Exercise inputs below:

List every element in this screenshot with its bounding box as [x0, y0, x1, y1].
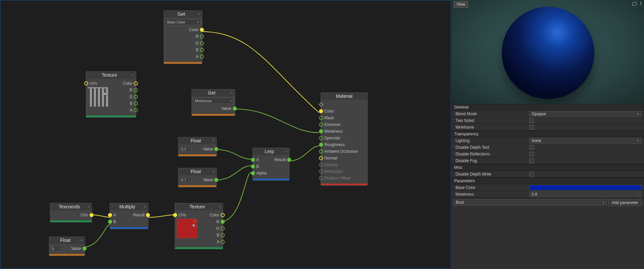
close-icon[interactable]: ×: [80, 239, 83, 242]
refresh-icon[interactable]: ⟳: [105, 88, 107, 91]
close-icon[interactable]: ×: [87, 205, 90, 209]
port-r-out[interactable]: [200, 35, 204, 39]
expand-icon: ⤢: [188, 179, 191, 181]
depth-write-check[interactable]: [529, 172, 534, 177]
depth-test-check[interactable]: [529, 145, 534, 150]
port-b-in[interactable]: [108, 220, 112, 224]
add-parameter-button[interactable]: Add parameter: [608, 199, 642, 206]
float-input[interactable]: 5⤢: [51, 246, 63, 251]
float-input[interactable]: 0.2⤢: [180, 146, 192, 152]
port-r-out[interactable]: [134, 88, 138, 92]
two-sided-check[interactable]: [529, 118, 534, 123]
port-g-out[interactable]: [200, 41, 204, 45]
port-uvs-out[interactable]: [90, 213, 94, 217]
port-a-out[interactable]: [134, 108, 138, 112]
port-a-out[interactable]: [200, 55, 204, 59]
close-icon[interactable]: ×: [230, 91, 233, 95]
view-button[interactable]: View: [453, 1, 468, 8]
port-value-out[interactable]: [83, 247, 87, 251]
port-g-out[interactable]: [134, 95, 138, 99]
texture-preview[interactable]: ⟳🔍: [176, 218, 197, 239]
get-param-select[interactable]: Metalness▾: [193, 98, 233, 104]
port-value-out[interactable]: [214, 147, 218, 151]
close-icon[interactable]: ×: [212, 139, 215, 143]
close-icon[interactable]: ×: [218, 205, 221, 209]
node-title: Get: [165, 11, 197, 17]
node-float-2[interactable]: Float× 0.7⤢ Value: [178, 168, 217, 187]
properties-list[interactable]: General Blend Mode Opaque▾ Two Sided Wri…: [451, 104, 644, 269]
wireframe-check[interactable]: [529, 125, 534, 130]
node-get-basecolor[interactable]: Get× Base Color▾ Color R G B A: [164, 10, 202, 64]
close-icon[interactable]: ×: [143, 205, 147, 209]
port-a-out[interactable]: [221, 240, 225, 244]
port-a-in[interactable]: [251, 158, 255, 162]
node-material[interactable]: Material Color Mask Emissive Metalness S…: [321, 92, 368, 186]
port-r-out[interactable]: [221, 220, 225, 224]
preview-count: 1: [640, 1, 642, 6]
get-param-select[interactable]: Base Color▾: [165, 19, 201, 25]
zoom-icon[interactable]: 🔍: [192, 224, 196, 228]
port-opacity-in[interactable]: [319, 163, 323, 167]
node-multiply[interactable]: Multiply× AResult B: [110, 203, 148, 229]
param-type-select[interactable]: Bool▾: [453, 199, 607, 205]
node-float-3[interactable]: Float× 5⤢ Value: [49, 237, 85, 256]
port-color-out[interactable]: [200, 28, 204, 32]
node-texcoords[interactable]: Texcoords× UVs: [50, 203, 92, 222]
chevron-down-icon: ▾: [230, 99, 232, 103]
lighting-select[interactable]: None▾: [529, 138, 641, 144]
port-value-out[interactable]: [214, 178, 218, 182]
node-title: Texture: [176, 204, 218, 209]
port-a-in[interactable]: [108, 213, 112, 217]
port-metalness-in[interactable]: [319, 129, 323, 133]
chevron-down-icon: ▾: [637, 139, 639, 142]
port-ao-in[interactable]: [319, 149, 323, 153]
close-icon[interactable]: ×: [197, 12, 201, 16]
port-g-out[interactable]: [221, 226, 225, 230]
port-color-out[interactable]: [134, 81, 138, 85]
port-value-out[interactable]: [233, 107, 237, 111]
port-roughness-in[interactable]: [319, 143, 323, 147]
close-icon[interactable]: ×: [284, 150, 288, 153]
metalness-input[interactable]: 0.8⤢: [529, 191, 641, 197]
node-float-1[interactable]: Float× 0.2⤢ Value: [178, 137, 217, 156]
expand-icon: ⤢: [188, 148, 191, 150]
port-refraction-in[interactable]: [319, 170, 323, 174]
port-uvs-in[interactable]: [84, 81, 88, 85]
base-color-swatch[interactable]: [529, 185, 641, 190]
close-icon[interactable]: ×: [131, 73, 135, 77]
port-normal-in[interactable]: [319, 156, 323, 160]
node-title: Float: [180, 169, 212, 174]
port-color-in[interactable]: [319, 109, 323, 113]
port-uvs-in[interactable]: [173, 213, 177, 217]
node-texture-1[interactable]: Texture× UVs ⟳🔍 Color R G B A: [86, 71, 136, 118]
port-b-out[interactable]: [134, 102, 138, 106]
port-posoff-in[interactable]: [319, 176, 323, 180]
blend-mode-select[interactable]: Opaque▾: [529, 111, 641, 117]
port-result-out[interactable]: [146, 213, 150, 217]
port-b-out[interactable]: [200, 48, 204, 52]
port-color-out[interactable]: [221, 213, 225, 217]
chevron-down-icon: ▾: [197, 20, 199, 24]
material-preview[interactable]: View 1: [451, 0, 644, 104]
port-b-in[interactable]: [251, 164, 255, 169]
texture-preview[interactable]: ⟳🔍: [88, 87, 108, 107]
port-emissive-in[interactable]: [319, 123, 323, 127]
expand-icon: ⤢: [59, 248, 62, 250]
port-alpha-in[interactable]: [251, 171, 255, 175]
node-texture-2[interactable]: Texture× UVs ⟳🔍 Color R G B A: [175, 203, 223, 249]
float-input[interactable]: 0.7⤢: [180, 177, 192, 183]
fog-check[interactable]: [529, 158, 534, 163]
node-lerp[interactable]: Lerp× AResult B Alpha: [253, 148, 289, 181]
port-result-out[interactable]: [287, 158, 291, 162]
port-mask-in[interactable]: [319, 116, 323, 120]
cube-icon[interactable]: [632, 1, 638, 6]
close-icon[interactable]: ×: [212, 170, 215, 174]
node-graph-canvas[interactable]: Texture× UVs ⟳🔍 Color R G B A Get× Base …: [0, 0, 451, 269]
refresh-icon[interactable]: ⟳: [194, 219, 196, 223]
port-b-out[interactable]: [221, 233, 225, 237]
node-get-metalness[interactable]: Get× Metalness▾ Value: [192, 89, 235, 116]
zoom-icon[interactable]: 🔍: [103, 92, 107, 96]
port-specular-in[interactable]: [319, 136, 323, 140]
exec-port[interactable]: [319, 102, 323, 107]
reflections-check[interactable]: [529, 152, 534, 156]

End of Exercise inputs.

The answer should consist of every line from the listing above that includes the word "chevron".

chevron-down-icon: ▾: [230, 99, 232, 103]
chevron-down-icon: ▾: [637, 139, 639, 142]
chevron-down-icon: ▾: [197, 20, 199, 24]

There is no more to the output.